Pengelolaan sumberdaya alam dan
lingkungan mulai mendapat perhatian yang serius sejak dicanangkannya
Deklarasi Stockholm pada Tanggal 5 Juli 1972. Sejak itu seluruh negara di dunia, mulai
memberikan perhatian yang serius pada
masalah lingkungan hidup (Salim,1993).
Deklarasi Stockholm, kemudian dilanjutkan dengan Agenda 21 sebagai
hasil KTT Bumi di Rio de Jeneiro pada
tahun 1992 dan KTT Pembangunan Berkelanjutan di Johannesburg pada tahun 2002.
Deklarasi
Stockholm dan Agenda 21, memotivasi pemerintah Republik Indonesia untuk semakin memberikan perhatian yang serius pada
pengelolaan sumberdaya alam dan lingkungan (Soemarwoto,2001).
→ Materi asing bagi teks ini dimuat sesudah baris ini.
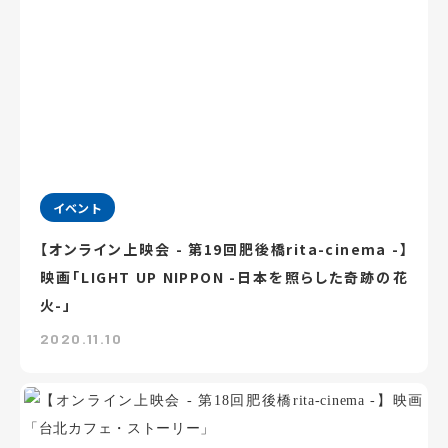
イベント
【オンライン上映会 - 第19回肥後橋rita-cinema -】
映画「LIGHT UP NIPPON -日本を照らした奇跡の花
火-」
2020.11.10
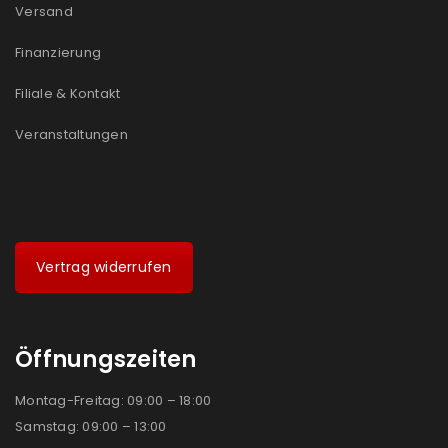
Versand
Finanzierung
Filiale & Kontakt
Veranstaltungen
Vertrag widerrufen
Öffnungszeiten
Montag-Freitag: 09:00 – 18:00
Samstag: 09:00 – 13:00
Perhatian pemerintah dibuktikan dengan diterbitkannya
Undang-undang, Peraturan Pemerintah, Keputusan Menteri dan Peraturan Daerah
yang berkaitan dengan pengelolaan sumberdaya alam dan lingkungan.
Perhatian tersebut juga ditunjukkan dengan besarnya anggaran untuk melaksanakan pengelolaan sumberdaya alam dan lingkungan hidup.(Amsyari.1995). Namum demikian, Undang-undang, Peraturan dan Anggaran yang cukup besar, ternyata belum memberikan hasil yang memuaskan. Kerusakan sumberdaya alam dan lingkungan hidup, terus terjadi dan semakin lama semakin meluas.
Undang-undang Nomor 4 Tahun 1982 yang
kemudian disempurnakan menjadi
Undang-undang Nomor 23 Tahun 1997, yang kemudian disempurnakan lagi
menjadi Undang-undang Nomor 32 Tahun
2009, ternyata tidak mampu mencegah
terjadinya kerusakan sumberdaya alam dan lingkungan. Para perusak lingkungan
tetap saja melakukan aksinya, sehingga degradasi sumberdaya alam dan lingkungan
terus terjadi.(Mustari, 2004).
DAMPAK AKTIVITAS
PERTANIAN TAK RAMAH LINGKUNGAN
Kerusakan sumberdaya lahan pertanian
terjadi karena aktivitas pertanian yang tidak ramah lingkungan, terus terjadi di semua propinsi, sehingga
lahan kritis terus bertambah dari tahun ke tahun (Soemarwoto,2001).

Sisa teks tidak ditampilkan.